Naming beneficiaries is so simple that people often overlook it or forget to keep them updated. And passage of the Secure Act at the end of 2019 puts added emphasis on double checking your beneficiaries. Among other things, the Act now requires that non-spouse beneficiaries withdraw all the inherited money within ten years, with a boatload of taxes to go along with it. We discussed some of the implications with this a few weeks back, so I won’t bore you with the details again here.
Instead, let’s think more broadly about reviewing your beneficiaries. It’s a bit morbid perhaps, but for a successful review you need to wrap your mind around two potential scenarios; one, you’ve been “hit by the bus” while crossing the street and it’s lights out immediately, or two; you’re suffering from some sort of mental incapacity that precludes you from doing anything on your own.
In either case you’ve got what you’ve got in terms of named beneficiaries. Still have your ex-wife listed as beneficiary on your retirement accounts? Or, maybe you haven’t listed anyone at all even though you’re remarried and have children from both marriages? Maybe you simply wish you had done something different with beneficiaries. The bottom line is that you have to address this before death or incapacity, not after.
It’s important to remember that each account you own stands alone. You might have a will or maybe you spent thousands working with an estate planning attorney to craft the perfect trust document. But if you never actually updated beneficiaries on your IRA, for example, that account doesn’t automatically fall under the trust. Again, it’s on its own and would go through probate or, if you have stale beneficiary designations, directly to whomever is named, even if you’d currently (from the grave, I guess?) disagree.

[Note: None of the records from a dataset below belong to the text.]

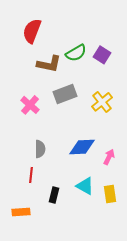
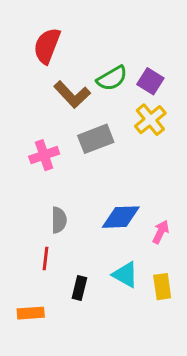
brown L-shape: (49, 64) -> (72, 95), turned 35
yellow cross: (102, 102) -> (150, 120), moved
pink cross: (30, 105) -> (44, 155), turned 30

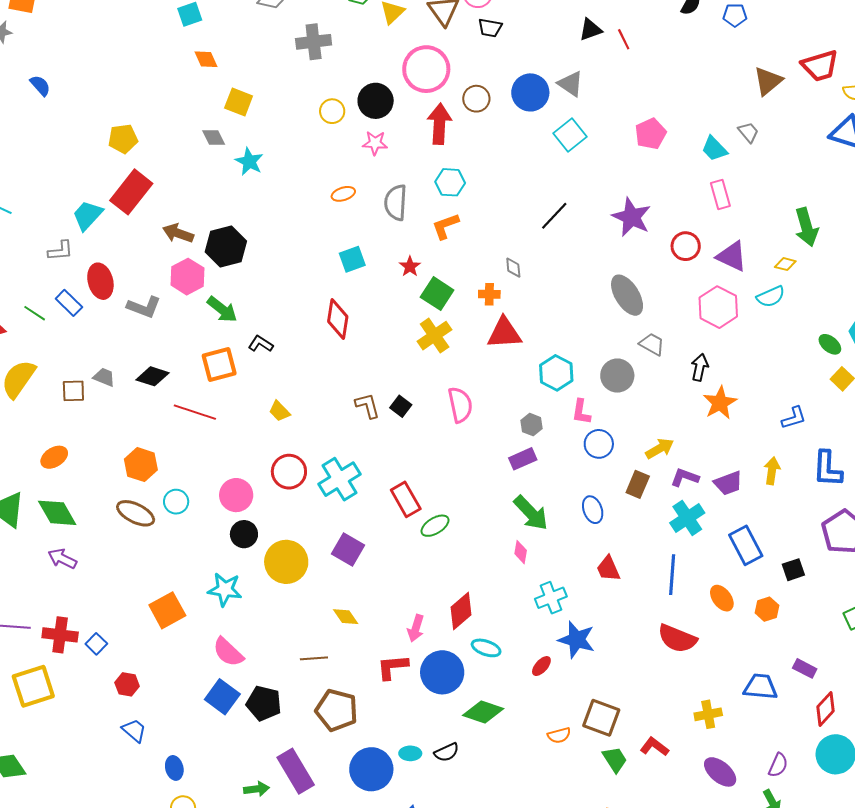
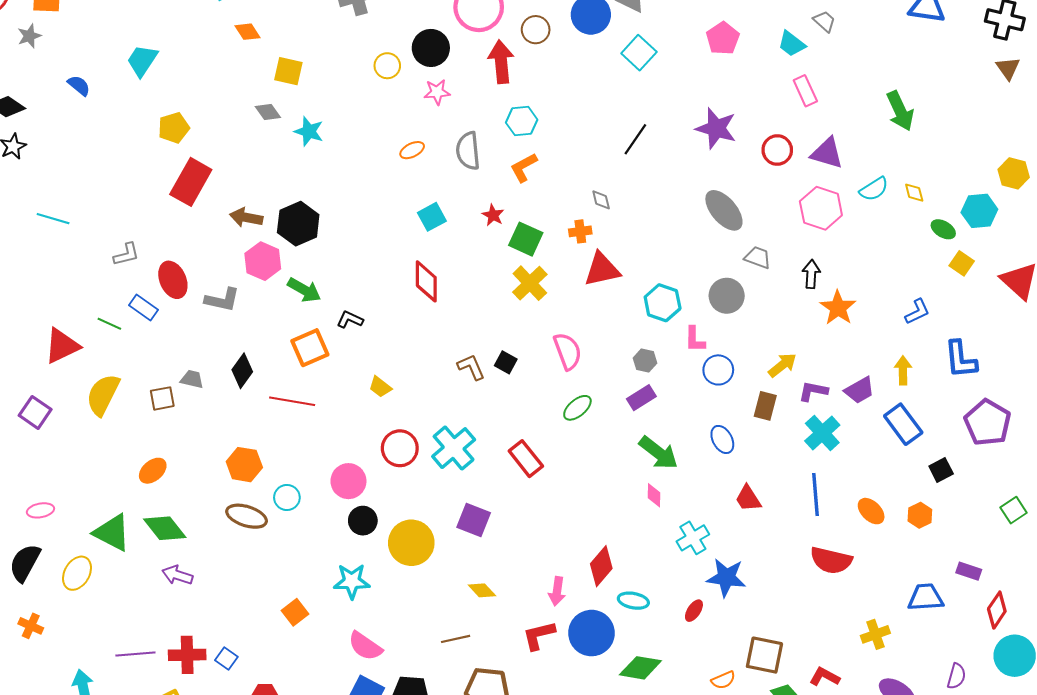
cyan trapezoid: (87, 215) -> (142, 61), moved
yellow diamond: (785, 264) -> (914, 193), moved, turned 70
black diamond: (152, 376) -> (242, 371), turned -64
green ellipse: (435, 526) -> (577, 408), moved
blue rectangle: (746, 545) -> (903, 424), moved
orange square: (167, 610) -> (295, 612), size x0.7

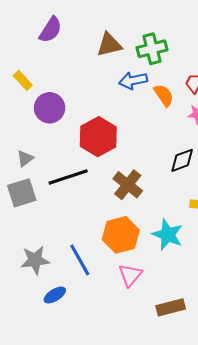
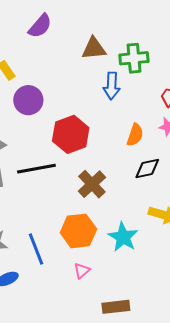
blue arrow: (133, 80) -> (112, 86), turned -84
orange semicircle: (164, 95) -> (135, 135), moved, turned 45
pink triangle: (130, 275) -> (82, 271), size x0.7

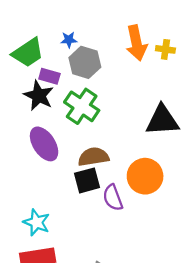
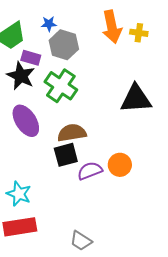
orange circle: (145, 176) -> (120, 165), moved, size x0.7
purple semicircle: (113, 198) -> (90, 171), turned 90

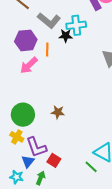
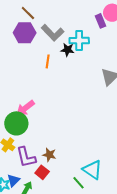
purple hexagon: (26, 40) -> (25, 33), moved
pink arrow: (29, 65) -> (25, 108), moved
brown star: (58, 112) -> (49, 155), moved
blue triangle: (28, 161) -> (13, 180), moved

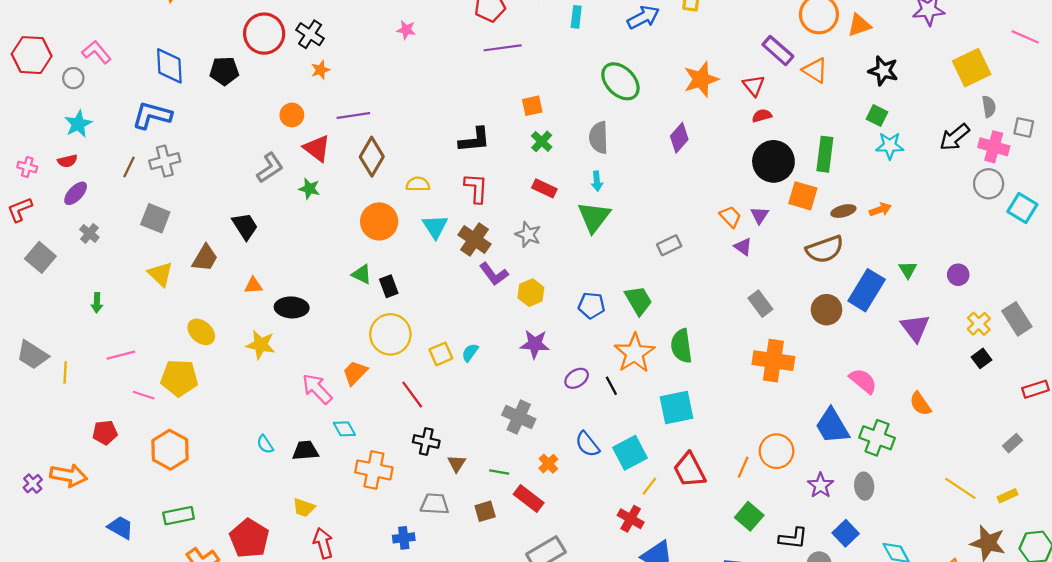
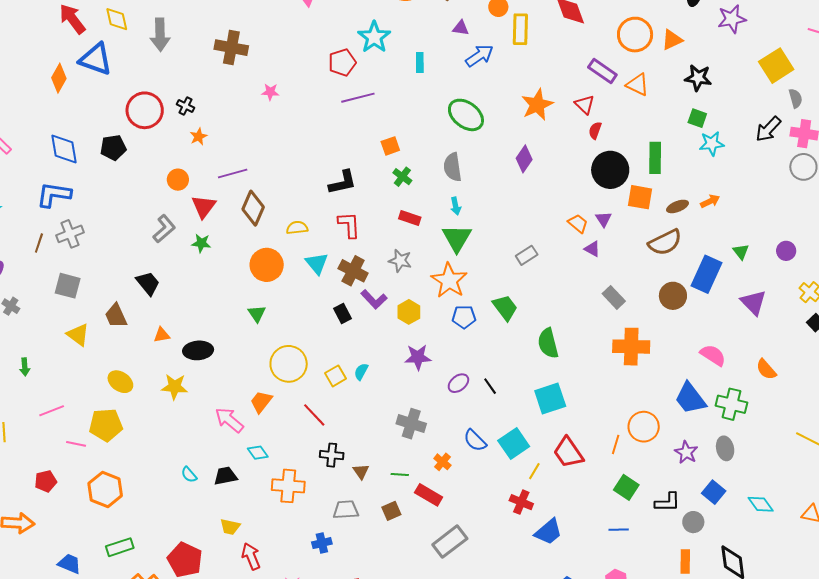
black cross: (310, 34) -> (185, 106), size x0.7
red semicircle: (762, 116) -> (595, 130), turned -48
red triangle: (317, 148) -> (204, 207), turned 36
brown trapezoid: (205, 258) -> (116, 316), turned 132
green triangle: (362, 274) -> (257, 314), turned 36
black rectangle: (389, 286) -> (343, 313), moved
orange star: (634, 353) -> (449, 280), moved

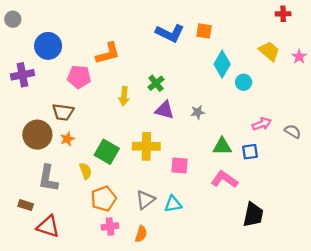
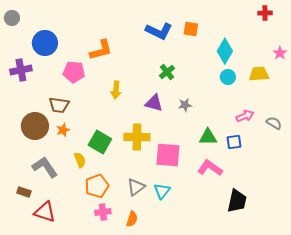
yellow trapezoid: (269, 51) -> (259, 74), moved, turned -45
cyan diamond: (222, 64) -> (225, 51), moved
green cross: (156, 83) -> (167, 72), moved
pink square: (179, 166) -> (168, 155), size x1.5
gray L-shape: (48, 178) -> (45, 167), turned 136
cyan triangle: (173, 204) -> (162, 191), turned -42

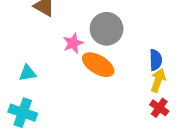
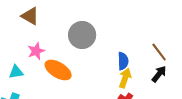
pink star: (73, 43) -> (36, 51), moved
orange ellipse: (98, 65) -> (58, 70), moved

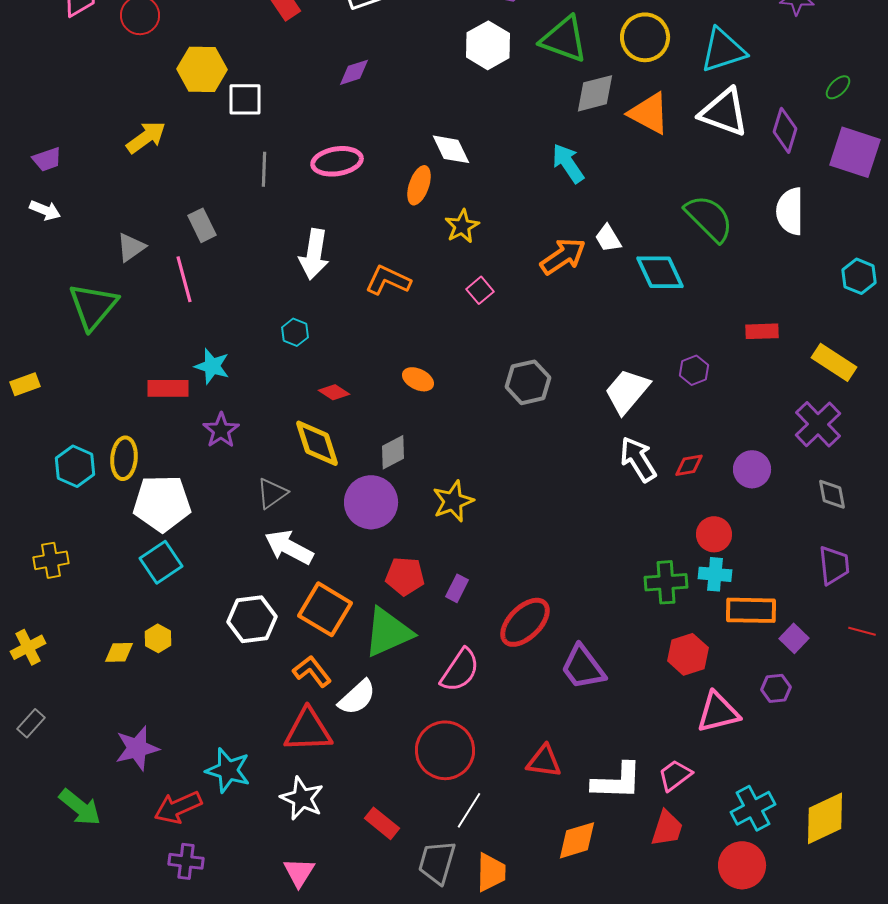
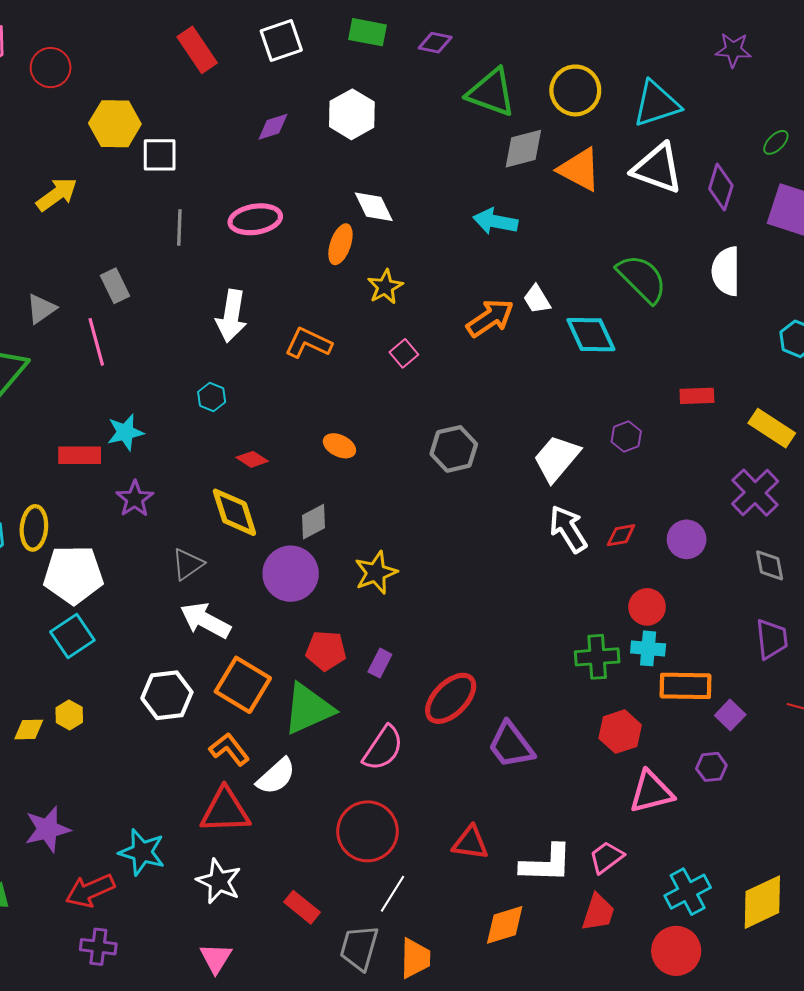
white hexagon: (488, 45) -> (352, 114), moved
cyan arrow: (568, 163) -> (495, 221), turned -45
cyan star: (212, 366) -> (125, 432), turned -30

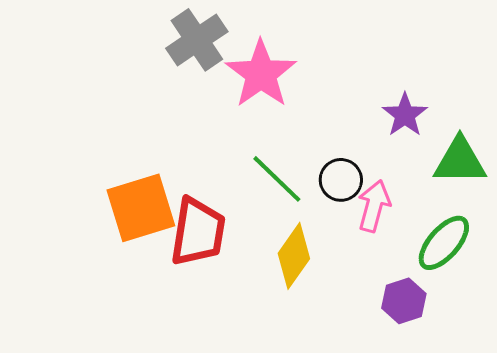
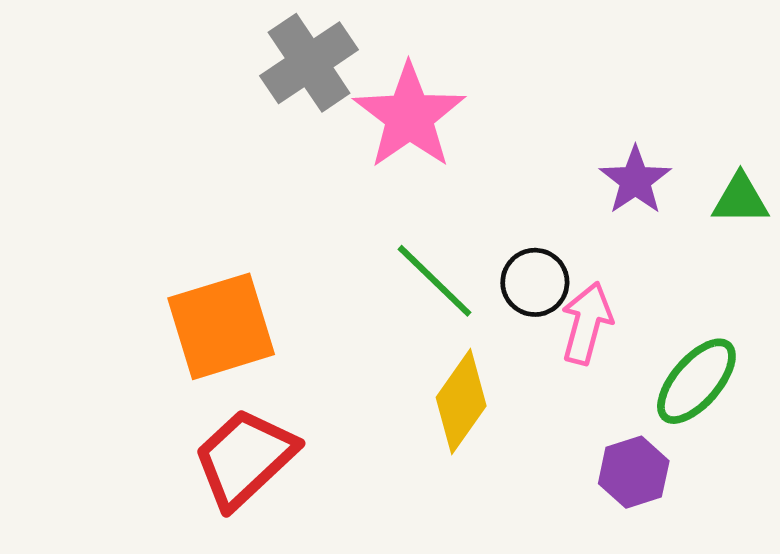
green triangle: (460, 161) -> (740, 199), moved, size x0.7
red trapezoid: (198, 232) -> (245, 458), moved, turned -142

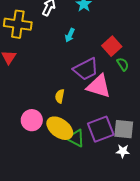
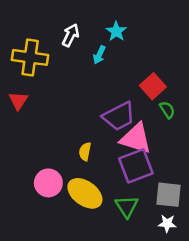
cyan arrow: (70, 35) -> (99, 55), moved
purple square: (101, 129) -> (136, 166), moved
green triangle: (76, 138) -> (127, 206), moved, turned 30

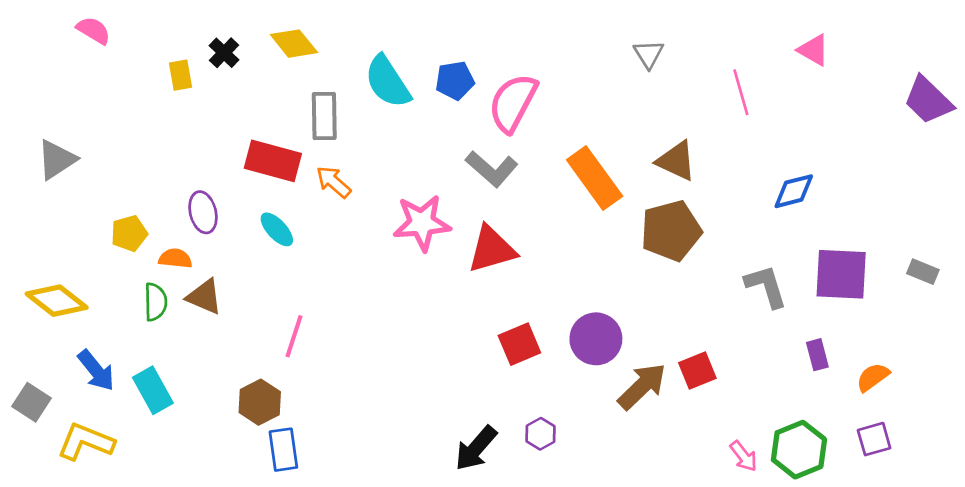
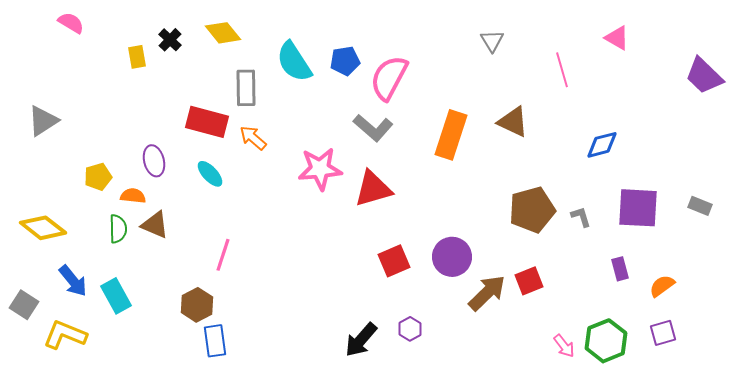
orange rectangle: (595, 178) -> (451, 135), turned 54
brown pentagon: (671, 231) -> (532, 210), moved
gray L-shape: (766, 286) -> (581, 217), size x0.6

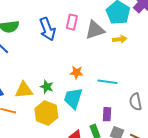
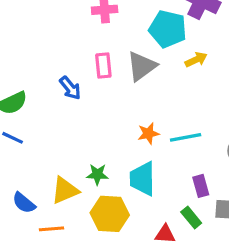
blue arrow: (47, 29) -> (70, 88), size x0.7
yellow arrow: (120, 39) -> (196, 60), moved
orange star: (77, 73) -> (148, 133), moved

While it might sound a little strange, there’s benefit to these accounts being separate. It gives you the opportunity to get creative. For example, most of us with a spouse and kids simply follow the “spouse gets everything, the kids get what’s left” school of thought. The Secure Act adds complexity here, but not for regular brokerage or bank accounts. Maybe one of your kids needs the money more than another. You could name the kid with lower income as beneficiary of your IRA while the other is named on your brokerage account (for its preferential tax treatment and no ten-year rule). Maybe one of your kids gets the Roth IRA (which would be tax free over ten years) and the other gets your pension (taxed as ordinary income). There are lots of ways to customize this.
But then as we all know, things change. Maybe over time your kids swapped their financial status, or maybe they’re both doing great and you’d like to add a charity or two as beneficiaries. This is why it’s important to check how you have things set up from time to time. You might find that choices you made five or more years ago no longer apply.
Again, and at the risk of being overly redundant, nobody but you can update your beneficiaries. We can help you think about the process and assist with the paperwork, but we can’t do it for you. We used to aim to review this every few years or so, but we’ll now be doing so annually with our ongoing clients. It’s simply too important not to.